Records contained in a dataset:

-- -- --

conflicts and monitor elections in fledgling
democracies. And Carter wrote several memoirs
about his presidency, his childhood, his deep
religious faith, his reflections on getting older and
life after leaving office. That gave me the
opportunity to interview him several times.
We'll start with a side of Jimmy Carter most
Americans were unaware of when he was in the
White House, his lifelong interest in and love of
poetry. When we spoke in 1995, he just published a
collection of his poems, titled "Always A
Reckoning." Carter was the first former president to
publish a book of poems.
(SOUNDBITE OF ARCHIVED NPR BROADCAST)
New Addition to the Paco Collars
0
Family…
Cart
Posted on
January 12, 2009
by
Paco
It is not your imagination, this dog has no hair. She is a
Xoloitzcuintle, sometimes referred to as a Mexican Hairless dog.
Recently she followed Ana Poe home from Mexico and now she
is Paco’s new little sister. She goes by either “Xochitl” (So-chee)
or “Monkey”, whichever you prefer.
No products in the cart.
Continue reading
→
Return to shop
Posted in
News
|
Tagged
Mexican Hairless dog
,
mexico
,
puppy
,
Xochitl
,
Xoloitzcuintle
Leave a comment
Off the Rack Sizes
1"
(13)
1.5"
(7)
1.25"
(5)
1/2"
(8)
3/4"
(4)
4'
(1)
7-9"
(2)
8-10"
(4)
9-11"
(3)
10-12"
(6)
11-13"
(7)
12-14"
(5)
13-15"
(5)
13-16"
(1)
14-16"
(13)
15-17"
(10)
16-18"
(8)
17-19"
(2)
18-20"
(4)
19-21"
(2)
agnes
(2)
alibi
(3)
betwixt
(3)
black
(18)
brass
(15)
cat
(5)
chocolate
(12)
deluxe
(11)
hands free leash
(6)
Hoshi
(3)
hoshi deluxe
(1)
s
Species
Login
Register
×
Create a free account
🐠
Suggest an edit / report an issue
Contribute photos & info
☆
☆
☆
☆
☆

-- -- --

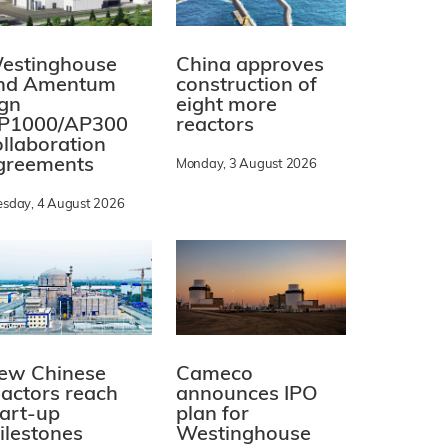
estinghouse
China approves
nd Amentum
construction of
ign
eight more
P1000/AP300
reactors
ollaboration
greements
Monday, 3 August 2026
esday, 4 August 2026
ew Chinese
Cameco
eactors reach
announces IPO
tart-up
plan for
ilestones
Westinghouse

-- -- --

The lines to copy are those in the records above containing the word "Paco".

New Addition to the Paco Collars
Paco
is Paco’s new little sister. She goes by either “Xochitl” (So-chee)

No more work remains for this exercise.